DIRECTIONS: Filter the entries that follow, copying every line in which the word "para" appears.

(Collected data)
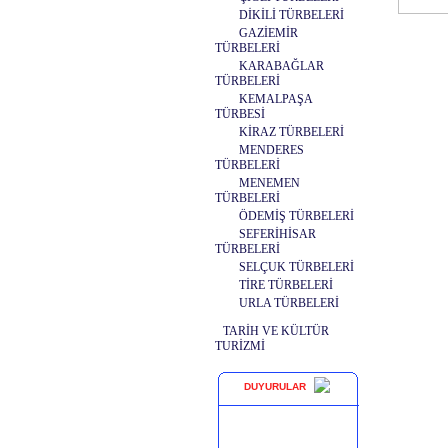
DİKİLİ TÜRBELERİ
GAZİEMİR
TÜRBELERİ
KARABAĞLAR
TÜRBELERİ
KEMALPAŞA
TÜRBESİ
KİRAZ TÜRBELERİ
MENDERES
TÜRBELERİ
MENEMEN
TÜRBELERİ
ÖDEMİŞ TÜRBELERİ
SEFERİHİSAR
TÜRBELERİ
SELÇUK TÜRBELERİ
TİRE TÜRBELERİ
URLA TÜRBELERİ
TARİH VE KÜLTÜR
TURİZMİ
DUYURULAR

---

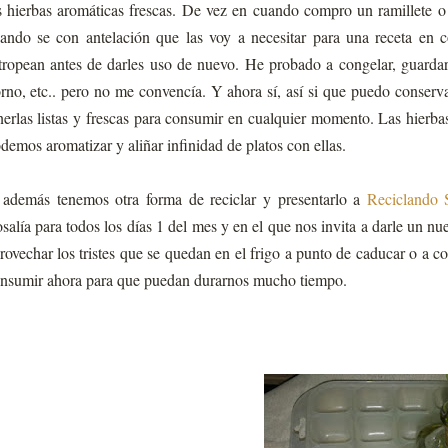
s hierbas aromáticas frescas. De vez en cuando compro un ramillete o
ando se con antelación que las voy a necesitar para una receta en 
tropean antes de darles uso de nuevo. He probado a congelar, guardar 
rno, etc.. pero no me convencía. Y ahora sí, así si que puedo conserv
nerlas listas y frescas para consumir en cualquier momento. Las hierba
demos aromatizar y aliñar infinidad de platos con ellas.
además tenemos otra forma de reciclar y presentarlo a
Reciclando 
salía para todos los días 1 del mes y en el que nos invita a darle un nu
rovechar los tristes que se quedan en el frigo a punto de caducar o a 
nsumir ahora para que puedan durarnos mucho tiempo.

YOUR RESPONSE:
ando se con antelación que las voy a necesitar para una receta en 
nerlas listas y frescas para consumir en cualquier momento. Las hierba
salía para todos los días 1 del mes y en el que nos invita a darle un nu
nsumir ahora para que puedan durarnos mucho tiempo.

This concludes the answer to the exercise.